2020 was meant to be a milestone year or skateboarding. While the influence and impact of 365 days can rarely be predicted, with its official debut as an Olympic sport in Tokyo, Japan along with the release of several video games including a revamped Tony Hawk’s Pro Skater 1+2, and the overall reach and profile of skating in mainstream media, specifically the fashion world, the energy felt aligned for something special, weird, interesting, and perhaps monumental. For the average skater, this means little but for a company owner, a potential market boom could expand their bottom line exponentially.
Historically, skateboarding’s peaks have coincided with the markets in America and aligned with cultural moments, mostly relying on media. In the ‘70s and ‘80s it was television coverage along with Hollywood movies, albeit really hacky caricatures of what skating actually is. In the 90s and 2000s, the line between the larger perception of skate culture and its core drew close enough to drive genuine interest. Sure, the X-Games was a sensationalized version of one sect of skating but the amplification was exciting enough to civilians to influence sales and the reverberations of the original Tony Hawk video game franchise led to Jackass, Wild Boys, Viva La Bam, Rob and Big, Tom Green getting a signature model on Birdhouse, Ashton Kutcher endorsing Zoo York and Chad Muska becoming a socialite.
But as the housing market crashed in the United States, ravaging the industry’s home state of California, the margins shrunk and the media love affair waned. The lean years ensued but as the economy recovered, not only did skateboarding’s profile in the US rebound but through social media, the visibility of global brands did as well. Brands such as Palace, Polar, Magenta, Sour, or Evisen didn’t need an American home base as Flip did in the ‘90s and the average skater no longer needed a hi-caliber filmer to espouse their convictions, just a smartphone and a stolen trap soundtrack. And there are YouTube brands run by Scientologists, Supreme is a billion-dollar brand, everyone in the Silicon Valley “used to skate,” impassioned TED Talks, Mid90s, Skate Kitchen, Betty, Sotheby’s skateboard auctions, and ultimately Coronavirus.
So as we approach the Fall of 2020 everything feels uncertain and I’ll use this platform to make the not so bold prediction that we won’t see a regal debut of skating in the 2021 Olympics without a proven vaccine for COVID-19. What is happening is a spike in the interest in skateboarding that could simply be because it’s one of the only “sports” or things you can do by yourself. As professional skateboarder Alexis Sablone showed us in a recent CONS edit, even the most elite can produce content entirely by themselves without sacrificing quality and while there might be less big box video projects and zero contests, this era of skateboarding has proven that’s not what sparks growth.

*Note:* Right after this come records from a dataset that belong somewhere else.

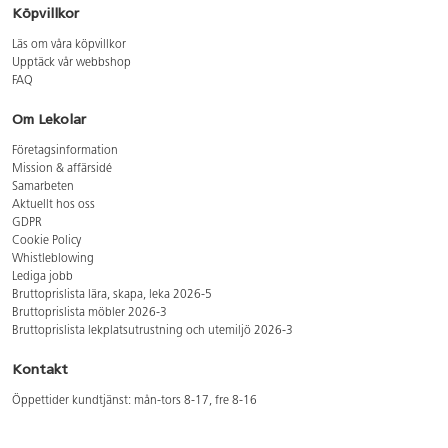
Köpvillkor
Läs om våra köpvillkor
Upptäck vår webbshop
FAQ
Om Lekolar
Företagsinformation
Mission & affärsidé
Samarbeten
Aktuellt hos oss
GDPR
Cookie Policy
Whistleblowing
Lediga jobb
Bruttoprislista lära, skapa, leka 2026-5
Bruttoprislista möbler 2026-3
Bruttoprislista lekplatsutrustning och utemiljö 2026-3
Kontakt
Öppettider kundtjänst: mån-tors 8-17, fre 8-16
Kundtjänst: 0479-19900
kundtjanst@lekolar.se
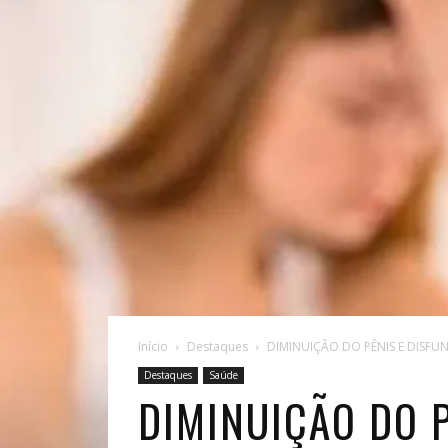
Início
Destaques
DIMINUIÇÃO DO PÊNIS E DISFU
Destaques
Saúde
DIMINUIÇÃO DO 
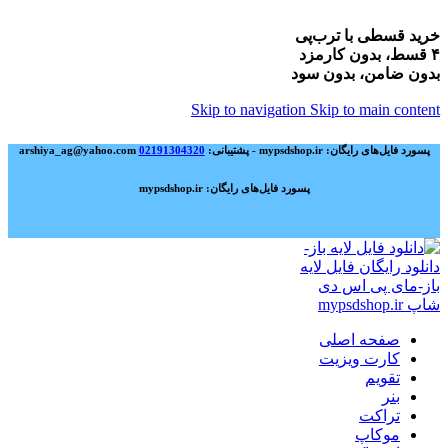
خرید قسطی با ترب‌پی
۴ قسط، بدون کارمزد
بدون ضامن، بدون سود
Skip to navigation
Skip to main content
پسورد فایل‌های رایگان: mypsdshop.ir - پشتیبانی: arshiya_ag@yahoo.com
02191304320
پسورد فایل‌های رایگان: mypsdshop.ir
صفحه اصلی
کارت ویزیت
تقویم
بنر
تراکت
موکاپ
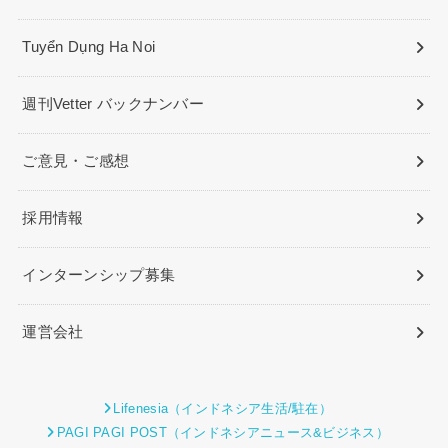
Tuyển Dụng Ha Noi
週刊Vetter バックナンバー
ご意見・ご感想
採用情報
インターンシップ募集
運営会社
Lifenesia（インドネシア生活/駐在）
PAGI PAGI POST（インドネシアニュース&ビジネス）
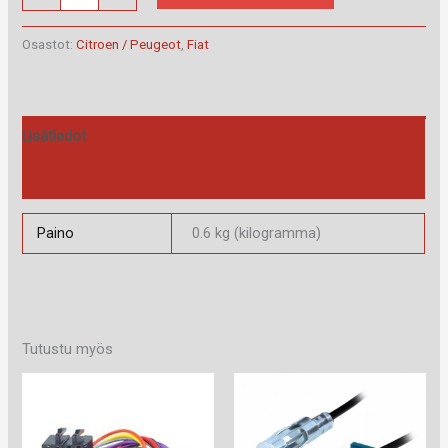
40.435.2
määrä
Osastot:
Citroen / Peugeot
,
Fiat
Lisätiedot
Arviot (0)
Paino
0.6 kg (kilogramma)
Tutustu myös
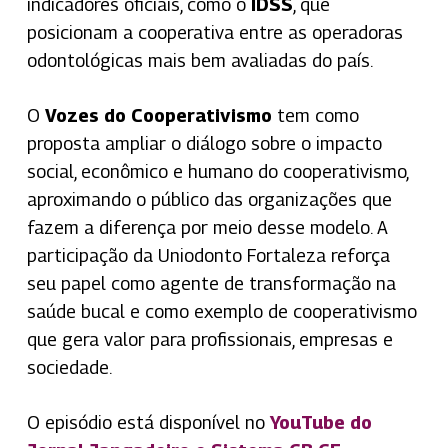
indicadores oficiais, como o
IDSS
, que
posicionam a cooperativa entre as operadoras
odontológicas mais bem avaliadas do país.
O
Vozes do Cooperativismo
tem como
proposta ampliar o diálogo sobre o impacto
social, econômico e humano do cooperativismo,
aproximando o público das organizações que
fazem a diferença por meio desse modelo. A
participação da Uniodonto Fortaleza reforça
seu papel como agente de transformação na
saúde bucal e como exemplo de cooperativismo
que gera valor para profissionais, empresas e
sociedade.
O episódio está disponível no
YouTube do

One finite occurrence in 2020 will be the release of a new Tony Hawk game on September 4. Do the isolation drills of the COVID-19 world coupled with ample time to control your favorite character translate into another unprecedented rise in skateboarding? Many economists think so, at least in the digital space.
In a passage taken from the Los Angeles Times written by business columnist David Lazarus, video games seem to be a virtual antidote to the COVID malaise:
“It’s fair to say that video games are having a moment right now — a unique and extraordinary time by any measure,” said Stanley Pierre-Louis, chief executive of the Entertainment Software Assn., the leading trade group for video game companies.
“This is an industry that’s about community,” he told me. “Video games are bringing people together.”
Indeed, spending by Americans on video games hit a record $10.86 billion in the first quarter, up 9% from a year before, according to market researcher NPD Group.
Will Ninja stream his Tony Hawk or Skater XL experience on Twitch? I don’t really know but it’s not a stretch to think that some NBA players will or maybe Justin Bieber or Virgil Abloh. We’ll have to see what happens in September. One thing is certain, Activision has a massive investment in the remastered game as you’ve noticed by the wave of media hits surrounding the release that also includes a forthcoming Tony Hawk’s Pro Skater documentary.
With a truly captive audience and both a nostalgia play timed with a cultural interest in the late-’90s and early-2000s, the game and its infamous soundtrack could once again become the adrenaline injection in skateboarding that resonates louder with the mainstream than something as ubiquitous yet exclusive as Supreme. While the game will sell out, it won’t be flipped on StockX as the video game model is not to overvalue 500 pairs of sneakers but to get the product into every possible consumer’s home on whatever platform they use.
If we’re betting or had the opportunity to buy stock in Mr. Hawk, pushing all-in on the Birdman seems bulletproof. He has the track record, the authenticity, and celebrity to power another moment. The variable? Mass energy shortages or Trump banning the game because it hurt his feelings? In a time with no shortage of wild cards, anything truly is possible but as he’s done throughout his multi-decade career, Tony Hawk’s all about one-upping himself. Perhaps we’re on the precipice of another definitive moment in skateboarding or at the least, a nice distraction from virtual learning or our next Zoom meeting. Either way, you have under a month to build up your controller callouses.